My Mind Boggles
My mind boggles at my own mind. I am amazed at my memory. I mean, I am getting older—this stuff is supposed to get harder as you get older, right?
I just finished putting my costume and props for my Christmas play, Merry Christmas, Mr. Jones, into storage for another year. Every year around Thanksgiving I take them out and plan for a rehearsal before my next season of performances of this beloved piece. I have been doing the play every December for over 25 years. Each year I am anxious as I go into rehearsal. I am sure I will have forgotten my lines in the 11 months since I last spoke these words. I set the script nearby, just in case I need it as I walk through the show, recalling lines and motivation and movement. Except for a couple momentary pauses, mostly on lines that are similar to another line in the play, I make it through without even opening the script. I do a quick scan of the script just to be sure..

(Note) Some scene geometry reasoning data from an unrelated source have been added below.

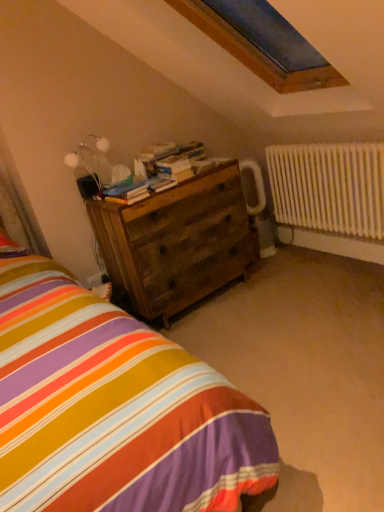 Where is `vacant space to the right of wooden chest of drawers at center`? This screenshot has width=384, height=512. vacant space to the right of wooden chest of drawers at center is located at coordinates (284, 285). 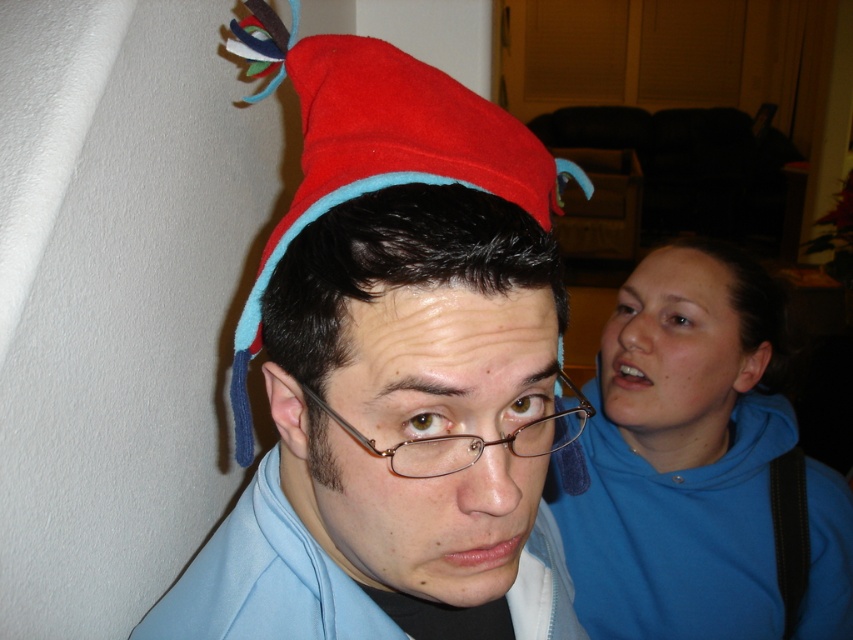 Question: Is red felt hat at center closer to the viewer compared to light blue fleece sweatshirt at center?

Choices:
 (A) no
 (B) yes

Answer: (B)

Question: Can you confirm if blue fleece sweatshirt at upper right is positioned below light blue fleece sweatshirt at center?

Choices:
 (A) no
 (B) yes

Answer: (A)

Question: Which is farther from the blue fleece sweatshirt at upper right?

Choices:
 (A) light blue fleece sweatshirt at center
 (B) red felt hat at center

Answer: (B)

Question: Does blue fleece sweatshirt at upper right have a smaller size compared to red felt hat at center?

Choices:
 (A) yes
 (B) no

Answer: (B)

Question: Which point appears closest to the camera in this image?

Choices:
 (A) (763, 420)
 (B) (511, 147)
 (C) (556, 605)

Answer: (B)

Question: Which of these objects is positioned farthest from the blue fleece sweatshirt at upper right?

Choices:
 (A) red felt hat at center
 (B) light blue fleece sweatshirt at center

Answer: (A)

“Yep I said that… and that…yep remembered that too.”
Mind boggling, right? I have addressed memorizing a few other times in this blog here and here. But one of the principles I learned early in my acting career was the importance of owning my lines—knowing them so well that I don’t have to stop and think, “what comes next?”
Stop for a moment and just think about all the stuff in your brain that fits that definition. Everything from the alphabet and numbers to addresses, phone numbers, nursery rhymes, The Lord’s Prayer, The Pledge of Allegience and certain scriptures. We have intentionally crammed a lot of stuff in to those brain cells. And that doesn’t even address the stuff we recall that we didn’t intentionally memorize. Think of song lyrics, movie lines, bits of conversations…our brains are amazing.
A few years ago I was on tour in New Zealand. I was performing at a ministers’ retreat and one of the speakers was talking about the importance of continuing to repeat certain creeds, prayers and scriptures in the church service as a part of liturgy. The concern was that in becoming more contemporary as a church, we are neglecting these elements that the speaker felt were essential. They went on to share that often people on their death beds and even at the scene of life threating accidents will default to quoting these often repeated–memorized lines.
Interesting that in our final moments, these things in our memory can be called up to give us comfort. Of course that assumes that we have placed them there to be called up in the first place.
That gives me pause…the old theories of “what goes in must come out” or “garbage in, garbage out” come to mind.
I haven’t intentionally memorized anything new in a while.
I’m going to ponder that as I put Mr. Jones on the shelf for another year.